Tuesday, April 28, 2009

1776 -- E Pluribus Unam




2009 -- E Pluribus Unions


Chrysler

April 28 (Bloomberg) -- The United Auto Workers union’s retiree health-care fund will own 55 percent of Chrysler LLC in exchange for cutting in half the automaker’s $10.6 billion cash obligation to the trust, people familiar with the matter said.

GM

GM’s restructuring plan would lower its debt by $44bn to an estimated $23bn, leaving the government and a healthcare trust managed by the United Auto Workers union with 89 per cent of the equity. The rest would be mainly in the hands of holders of $27bn of unsecured bonds, who are being asked to swap their holdings for shares and accrued interest. Existing shareholders would be left with a minuscule stake. Washington would swap half its loans for equity.

Stockholders get zilch.

Did anyone think it would get this bad so fast?

3 comments:

Bret said...

Well, I guess the unions got a pretty good return on investment for funding Obama's campaign.

Hey Skipper said...

Read this WSJ editorial.

It has been going bad for a long time. A rapid credit contraction only made more chickens return to roost more quickly.

I happen to think it is fitting the UAW are becoming majority shareholders.

The state of the auto industry is largely due to their being monopoly providers of labor (mix in a large dollop of long time Congressional stupidity, as well).

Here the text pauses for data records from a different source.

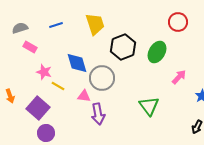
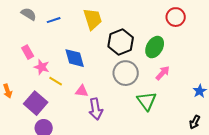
gray semicircle: (20, 28) -> (29, 14), moved, turned 49
pink rectangle: (30, 47) -> (28, 52), moved, turned 32
pink arrow: (179, 77) -> (163, 73), moved
gray circle: (102, 78) -> (126, 73), moved

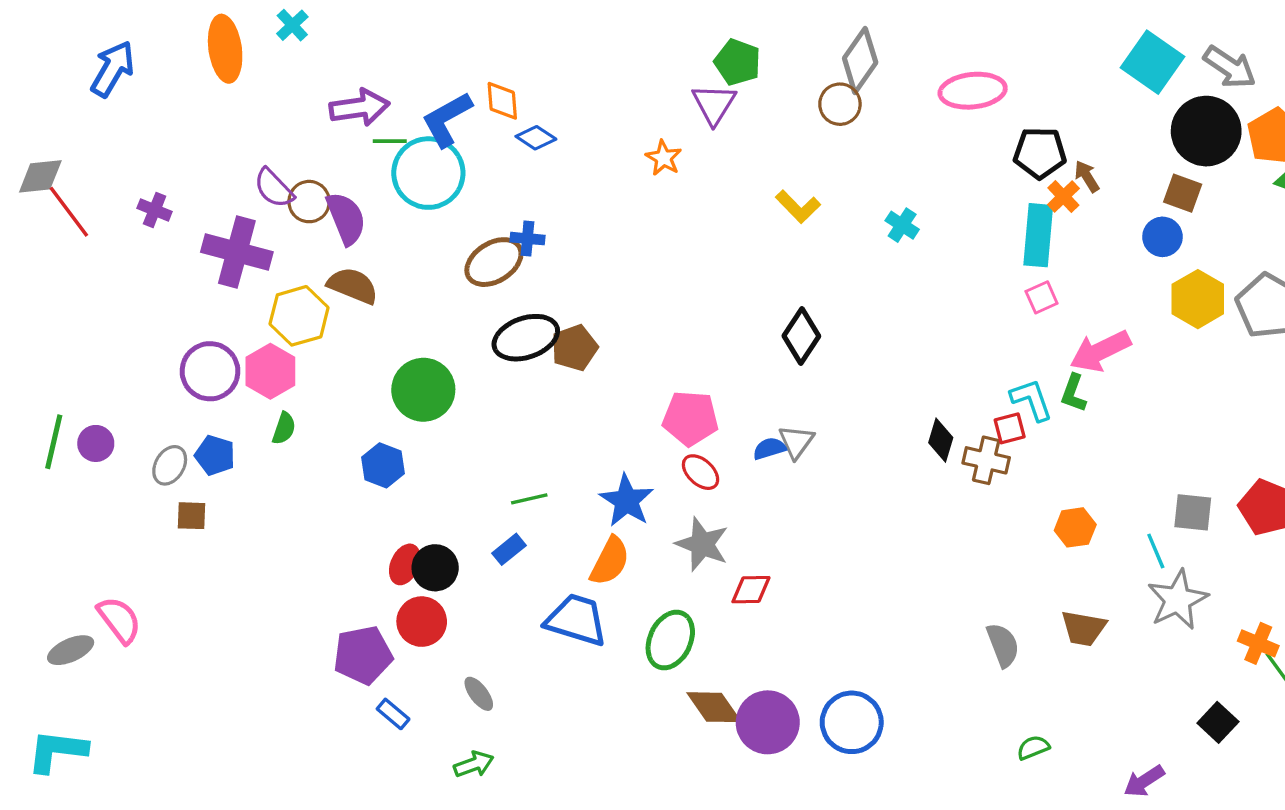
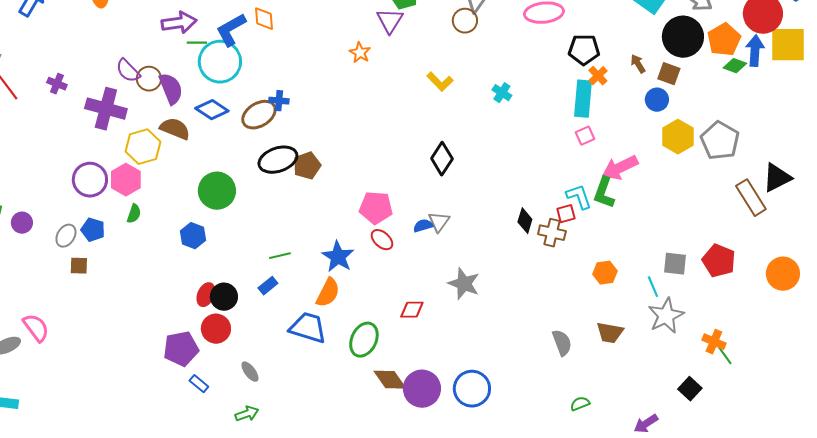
blue diamond: (536, 138) -> (212, 110), moved, size x1.4
brown arrow: (1087, 176) -> (638, 64), moved
green L-shape: (1073, 393) -> (604, 193), size x1.4
gray star: (702, 544) -> (464, 284), moved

I don't think you can pin this on Obama.

And I also don't think this is going to work out at all well for the unions, either.

erp said...

We've been pandering to the unions for almost as long as I've been alive.

I read the article and you're right, we can't pin the past 50 years of pandering to the unions on Obama, but we can pin it on nonsensical liberal policies and this latest travesty is on him and him alone.

Let the auto companies go bankrupt the old fashioned way.

FTA -- This says it all, Lately some have doted, with wonderment and admiration, on the Obama administration's apparent willingness to drive a hard bargain with the UAW as it tries to impose a stage-managed replica of bankruptcy on GM and Chrysler. Please.

In a real bankruptcy, which is the natural fate of companies unable to meet their obligations, Chrysler and GM would be run (or liquidated) for the benefit of their creditors, not their workers.
You heard it here first. As soon as an agreement is reached, the union will revert to the tried and true and call a strike.